Harper Lee, Author of “To Kill A Mockingbird,” Has Passed Away at Age 89
February 19, 2016
Students across America are undoubtedly familiar with Harper Lee, specifically through her critically acclaimed 1960 novel, To Kill A Mockingbird. Perhaps the epitome of a respectable “one-hit wonder,” Lee published Mockingbird in 1960, it immediately gained widespread critical and commercial success and was made into an award-winning movie in 1962. The social perspective on racial tensions in the Southern U.S. in Mockingbird has made Lee’s best work a classic of modern literature and a staple of English classes throughout America. Mockingbird was Lee’s only published novel until the summer of 2015, when Go Set A Watchman (a spiritual successor to Mockingbird) was released.
Nelle Harper Lee was born on April 28, 1926 in Monroeville Alabama. She was the fourth child of Francis and Amasa Lee, the latter practiced law in the Alabama State Legislature and served as an influence on Atticus Finch – the most remembered character of Mockingbird.

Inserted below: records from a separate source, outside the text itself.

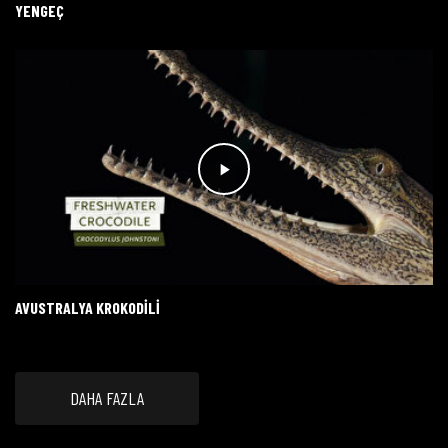
YENGEÇ
AVUSTRALYA KROKODILI
DAHA FAZLA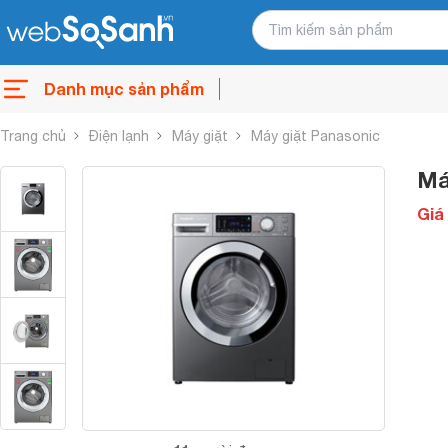
Danh mục sản phẩm
Trang chủ
Điện lạnh
Máy giặt
Máy giặt Panasonic
Má
Giá 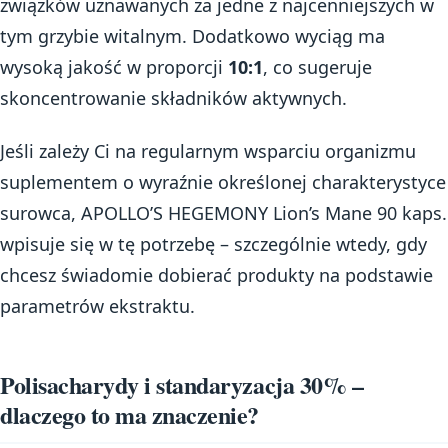
związków uznawanych za jedne z najcenniejszych w
tym grzybie witalnym. Dodatkowo wyciąg ma
wysoką jakość w proporcji
10:1
, co sugeruje
skoncentrowanie składników aktywnych.
Jeśli zależy Ci na regularnym wsparciu organizmu
suplementem o wyraźnie określonej charakterystyce
surowca, APOLLO’S HEGEMONY Lion’s Mane 90 kaps.
wpisuje się w tę potrzebę – szczególnie wtedy, gdy
chcesz świadomie dobierać produkty na podstawie
parametrów ekstraktu.
Polisacharydy i standaryzacja 30% –
dlaczego to ma znaczenie?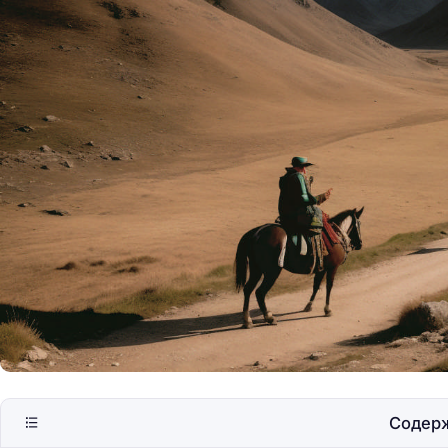
Барселона — любо
солнцем Каталони
Содер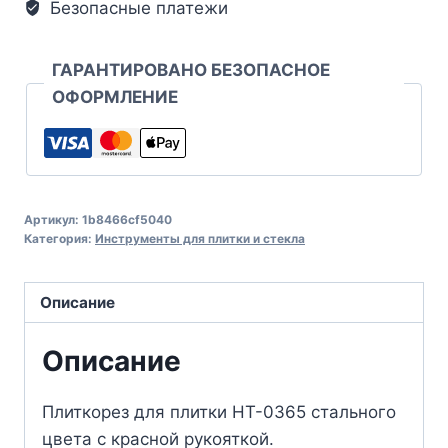
Безопасные платежи
ГАРАНТИРОВАНО БЕЗОПАСНОЕ
ОФОРМЛЕНИЕ
Артикул:
1b8466cf5040
Категория:
Инструменты для плитки и стекла
Описание
Описание
Плиткорез для плитки HT-0365 стального
цвета с красной рукояткой.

Lee spent most of her early life in Alabama, where she became friends with future author Truman Capote. The two would remain close friends until Capote’s death in 1984. Lee did not formally begin writing until 1957, when she first submitted a manuscript of Go Set A Watchman. Watchman had several components that would later be found in To Kill A Mockingbird. After Mockingbird’s release, Lee won the Pulitzer Prize for Fiction in 1961.
After quickly being brought into the spotlight, Lee virtually retired from writing for the next fifty years. Apart from the publishing of Go Set A Watchman in 2015, Lee never wrote another original piece. She died in her sleep on February 19 in her hometown of Monroeville, Alabama. The literary world has lost an icon and master of the art, and she will be dearly missed by readers everywhere.